In 1961 John F. Kennedy came to office facing much less of a domestic mess but a similar political bind. Having barely won the election, he moved slowly on the domestic front, worried about Wall Street and the barons of Capitol Hill. Shortly before the assassination James Reston of The New York Times wrote about how “disappointing” JFK’s presidency was turning out to be.

Lyndon Johnson did much better than Kennedy in moving legislation, in part because he knew how to wield the stick. He’d threaten to kill projects in congressional districts if members refused to do his bidding.

Bill Clinton didn’t govern that way in Arkansas; he was known as a big carrot/small stick governor. He may complain, even rage, to his staff, but he does not punish his enemies. Instead, he strokes them, often deftly. Sometimes this brings them around, but sometimes it just emboldens them to cross him again.

Another omen of trouble lies in the way Clinton tries to finesse criticism. In retreating from campaign promises last week, for instance, he did best when admitting honestly that “circumstances change” and worst when he tried to rewrite what he had earlier said. Claiming he never said this or that about the Haitians or the middle-class tax cut may have worked in Arkansas. But at the presidential level, he’ll be caught and embarrassed repeatedly, It took reporters at least three years before they began complaining about Lyndon Johnson’s “credibility gap”; this time, the press raised the issue even before the new president was sworn in.

These brushfires die quickly, but the larger lesson is that Clinton will not be able to dress up incremental change as fundamental change. To deliver he must come through with bold, sweeping reform, not just a bit of “encouraging progress” on difficult issues. This is one area where his Arkansas experience might mislead him. The legislature there was so backward that any progress in pushing it to change seemed like a big accomplishment. He often compromised too quickly, settling for a half loaf that he knew he could sell as something more substantial. At the national level, this won’t work. The press will nail him on a truth-in-advertising rap.

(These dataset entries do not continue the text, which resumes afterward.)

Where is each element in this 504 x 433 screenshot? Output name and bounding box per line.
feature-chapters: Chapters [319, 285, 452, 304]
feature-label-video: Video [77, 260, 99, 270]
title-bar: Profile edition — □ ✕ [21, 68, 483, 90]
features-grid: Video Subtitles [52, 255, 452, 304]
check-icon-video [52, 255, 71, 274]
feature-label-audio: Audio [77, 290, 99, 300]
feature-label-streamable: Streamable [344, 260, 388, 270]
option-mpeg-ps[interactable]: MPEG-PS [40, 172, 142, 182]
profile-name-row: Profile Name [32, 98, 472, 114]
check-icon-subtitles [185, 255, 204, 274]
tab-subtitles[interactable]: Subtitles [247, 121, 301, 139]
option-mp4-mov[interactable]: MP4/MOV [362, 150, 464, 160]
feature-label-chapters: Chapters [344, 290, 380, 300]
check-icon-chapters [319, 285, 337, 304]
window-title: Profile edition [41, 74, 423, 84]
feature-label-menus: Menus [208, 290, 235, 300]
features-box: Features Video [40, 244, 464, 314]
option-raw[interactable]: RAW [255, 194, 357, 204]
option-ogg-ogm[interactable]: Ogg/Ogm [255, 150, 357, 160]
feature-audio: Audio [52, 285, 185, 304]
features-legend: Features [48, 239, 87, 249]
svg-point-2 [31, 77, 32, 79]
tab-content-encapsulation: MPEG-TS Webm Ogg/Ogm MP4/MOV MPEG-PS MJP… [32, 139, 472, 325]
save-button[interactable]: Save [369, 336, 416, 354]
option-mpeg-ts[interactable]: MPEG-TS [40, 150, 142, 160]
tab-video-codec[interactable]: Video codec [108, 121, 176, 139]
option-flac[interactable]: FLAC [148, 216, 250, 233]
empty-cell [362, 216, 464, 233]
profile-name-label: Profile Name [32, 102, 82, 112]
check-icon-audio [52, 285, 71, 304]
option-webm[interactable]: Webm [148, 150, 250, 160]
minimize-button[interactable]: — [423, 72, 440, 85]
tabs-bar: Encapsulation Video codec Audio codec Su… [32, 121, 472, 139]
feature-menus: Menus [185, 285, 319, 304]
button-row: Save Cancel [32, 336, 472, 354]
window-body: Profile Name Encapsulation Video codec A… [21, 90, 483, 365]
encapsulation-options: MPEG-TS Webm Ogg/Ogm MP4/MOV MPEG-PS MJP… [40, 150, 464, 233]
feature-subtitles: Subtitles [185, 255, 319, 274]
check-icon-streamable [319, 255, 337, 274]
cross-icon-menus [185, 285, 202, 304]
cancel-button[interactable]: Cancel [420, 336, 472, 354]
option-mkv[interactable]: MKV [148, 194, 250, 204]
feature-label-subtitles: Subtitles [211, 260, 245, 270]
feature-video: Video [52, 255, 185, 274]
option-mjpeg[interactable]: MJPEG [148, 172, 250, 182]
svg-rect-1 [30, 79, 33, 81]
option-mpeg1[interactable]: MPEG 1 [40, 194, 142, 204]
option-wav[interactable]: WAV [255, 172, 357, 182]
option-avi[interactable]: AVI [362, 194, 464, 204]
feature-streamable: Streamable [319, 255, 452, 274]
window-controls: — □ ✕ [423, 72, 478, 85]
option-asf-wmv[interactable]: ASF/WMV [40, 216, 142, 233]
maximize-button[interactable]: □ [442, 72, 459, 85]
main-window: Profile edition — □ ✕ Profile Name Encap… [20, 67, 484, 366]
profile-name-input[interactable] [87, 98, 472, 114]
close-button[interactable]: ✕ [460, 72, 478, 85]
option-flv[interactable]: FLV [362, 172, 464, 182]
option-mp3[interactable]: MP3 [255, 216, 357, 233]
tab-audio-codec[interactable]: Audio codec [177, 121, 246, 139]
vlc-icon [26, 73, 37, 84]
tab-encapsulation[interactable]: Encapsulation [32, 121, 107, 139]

Will Clinton try anyway? His whole administration is structured to push his program through Congress. Several key players actually come from there, and many of the lesser appointments are being made on the recommendation of members, which is a way of gathering chits for the future. That’s why his appointments tend to be long on process and short on passion. The operating principle seems to be: Just Get It Through.

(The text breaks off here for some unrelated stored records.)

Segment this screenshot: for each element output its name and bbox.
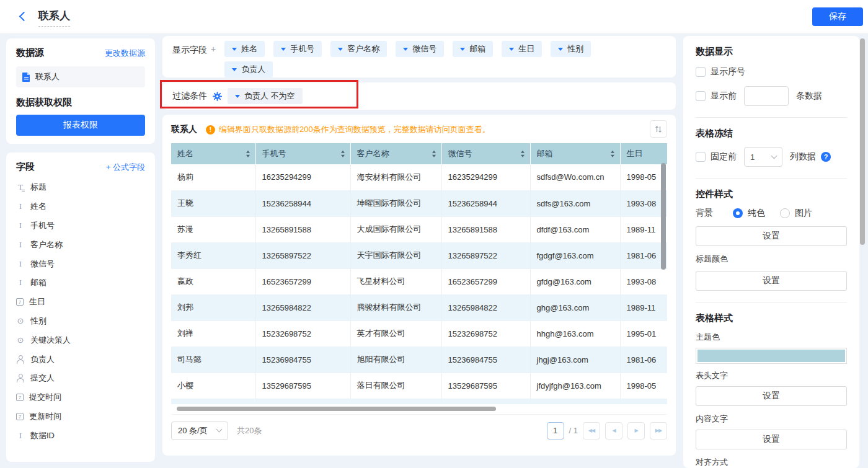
change-datasource-link[interactable]: 更改数据源 xyxy=(105,48,145,59)
gear-icon[interactable] xyxy=(213,92,222,101)
field-item[interactable]: 客户名称 xyxy=(16,235,145,254)
field-item[interactable]: 更新时间 xyxy=(16,407,145,426)
tag-label: 邮箱 xyxy=(469,43,485,55)
sort-carets-icon[interactable] xyxy=(246,151,250,157)
filter-condition-tag[interactable]: 负责人 不为空 xyxy=(228,88,303,104)
field-item[interactable]: 提交人 xyxy=(16,369,145,388)
solid-color-radio[interactable] xyxy=(733,208,743,218)
cell: 15232698752 xyxy=(255,320,350,347)
window-scrollbar-thumb[interactable] xyxy=(860,38,865,245)
field-label: 邮箱 xyxy=(30,277,46,288)
content-text-set-button[interactable]: 设置 xyxy=(696,430,847,449)
display-field-tag[interactable]: 性别 xyxy=(551,41,591,57)
help-icon[interactable]: ? xyxy=(821,152,831,162)
save-button[interactable]: 保存 xyxy=(812,7,863,26)
column-header[interactable]: 邮箱 xyxy=(530,143,620,164)
column-header[interactable]: 手机号 xyxy=(255,143,350,164)
display-field-tag[interactable]: 姓名 xyxy=(224,41,265,57)
first-page-button[interactable] xyxy=(583,422,600,439)
cell: 王晓 xyxy=(171,190,255,216)
header-text-set-button[interactable]: 设置 xyxy=(696,386,847,406)
field-item[interactable]: 提交时间 xyxy=(16,388,145,407)
cell: 13265897522 xyxy=(255,242,350,268)
prev-page-button[interactable] xyxy=(605,422,622,439)
background-set-button[interactable]: 设置 xyxy=(696,226,847,246)
cell: 13265891588 xyxy=(255,216,350,242)
display-field-tag[interactable]: 生日 xyxy=(502,41,542,57)
show-first-count-input[interactable] xyxy=(744,86,789,106)
sort-carets-icon[interactable] xyxy=(432,151,436,157)
sort-order-button[interactable] xyxy=(650,120,667,138)
field-label: 客户名称 xyxy=(30,239,63,250)
page-size-select[interactable]: 20 条/页 xyxy=(171,422,228,440)
field-label: 标题 xyxy=(30,182,46,193)
column-header[interactable]: 生日 xyxy=(620,143,667,164)
field-item[interactable]: 标题 xyxy=(16,178,145,197)
back-icon[interactable] xyxy=(19,12,29,22)
field-item[interactable]: 微信号 xyxy=(16,254,145,273)
arrows-up-down-icon xyxy=(655,125,662,133)
field-item[interactable]: 邮箱 xyxy=(16,273,145,293)
horizontal-scrollbar-thumb[interactable] xyxy=(177,407,496,411)
display-field-tag[interactable]: 负责人 xyxy=(224,61,273,77)
show-first-checkbox[interactable] xyxy=(696,91,706,101)
next-page-button[interactable] xyxy=(627,422,645,439)
last-page-button[interactable] xyxy=(650,422,667,439)
display-field-tag[interactable]: 邮箱 xyxy=(453,41,493,57)
add-display-field-button[interactable]: + xyxy=(211,44,216,73)
fields-title: 字段 xyxy=(16,161,35,173)
field-item[interactable]: 关键决策人 xyxy=(16,330,145,350)
display-field-tag[interactable]: 手机号 xyxy=(273,41,322,57)
field-label: 更新时间 xyxy=(29,411,61,422)
column-header[interactable]: 微信号 xyxy=(441,143,530,164)
fix-first-checkbox[interactable] xyxy=(696,152,706,162)
cell: 小樱 xyxy=(171,373,255,399)
cell: 司马懿 xyxy=(171,347,255,373)
sort-carets-icon[interactable] xyxy=(341,151,345,157)
sort-carets-icon[interactable] xyxy=(611,151,614,157)
background-label: 背景 xyxy=(696,208,728,219)
datasource-item[interactable]: 联系人 xyxy=(16,66,145,87)
divider xyxy=(696,178,847,179)
field-item[interactable]: 性别 xyxy=(16,312,145,331)
sort-carets-icon[interactable] xyxy=(521,151,525,157)
cell: 腾骏材料有限公司 xyxy=(350,294,441,320)
cell: 1998-05 xyxy=(620,373,667,399)
column-header[interactable]: 客户名称 xyxy=(350,143,441,164)
pagination-bar: 20 条/页 共20条 1 / 1 xyxy=(171,414,667,446)
title-color-set-button[interactable]: 设置 xyxy=(696,271,847,291)
cell: sdfsd@Wo.com.cn xyxy=(530,164,620,190)
datasource-panel: 数据源 更改数据源 联系人 数据获取权限 报表权限 xyxy=(6,38,155,144)
cell: hhgh@163.com xyxy=(530,320,620,347)
field-item[interactable]: 负责人 xyxy=(16,350,145,369)
vertical-scrollbar-thumb[interactable] xyxy=(661,163,666,270)
report-permission-button[interactable]: 报表权限 xyxy=(16,115,145,136)
cell: jhgj@163.com xyxy=(530,347,620,373)
image-radio[interactable] xyxy=(780,208,790,218)
fix-columns-select[interactable]: 1 xyxy=(744,147,782,167)
triangle-down-icon xyxy=(235,95,240,100)
text-icon xyxy=(16,241,25,249)
triangle-down-icon xyxy=(232,48,237,53)
field-item[interactable]: 手机号 xyxy=(16,216,145,236)
cell: 苏漫 xyxy=(171,216,255,242)
display-field-tag[interactable]: 微信号 xyxy=(396,41,444,57)
display-field-tag[interactable]: 客户名称 xyxy=(330,41,387,57)
column-header[interactable]: 姓名 xyxy=(171,143,255,164)
field-item[interactable]: 姓名 xyxy=(16,197,145,216)
title-color-label: 标题颜色 xyxy=(696,254,847,265)
field-item[interactable]: 生日 xyxy=(16,293,145,312)
cell: 1981-06 xyxy=(620,347,667,373)
show-index-checkbox[interactable] xyxy=(696,67,706,77)
content-text-label: 内容文字 xyxy=(696,413,847,425)
cell: gfdg@163.com xyxy=(530,268,620,294)
current-page-input[interactable]: 1 xyxy=(547,422,564,439)
image-label: 图片 xyxy=(795,208,812,219)
cell: dfdf@163.com xyxy=(530,216,620,242)
add-formula-field-link[interactable]: + 公式字段 xyxy=(106,162,145,173)
chevron-down-icon xyxy=(771,152,777,159)
fix-columns-value: 1 xyxy=(750,152,755,162)
display-fields-label: 显示字段 xyxy=(172,45,207,73)
theme-color-swatch[interactable] xyxy=(696,348,847,364)
field-item[interactable]: 数据ID xyxy=(16,426,145,445)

The natural extension of this approach is to just get anything through. This way lies danger. If the Clinton team is committed to “results” generally, but not to a set of bottom-line, specific results, it will end up settling for tepid, piecemeal and ultimately Pyrrhic victories. To be a great president, it’s not enough to pass a modest health bill or a modest deficit-reduction bill that allows everyone to say, “See, we broke the gridlock.” Clinton and Congress must pass a health bill and a deficit-reduction bill (and other bills) that genuinely transform the landscape. That will require Clinton to move beyond the cooperation he loves to the confrontation he loathes, to take on, directly, entrenched interests that never, ever-all of their protests to the contrary-want real change.

“The president is at liberty, both in law and conscience, to be as big a man as he can,” said Woodrow Wilson. Bill Clinton will grow in office. What’s unclear is whether he will take the risks demanded by the bad hand dealt him, or settle for the muddy margins.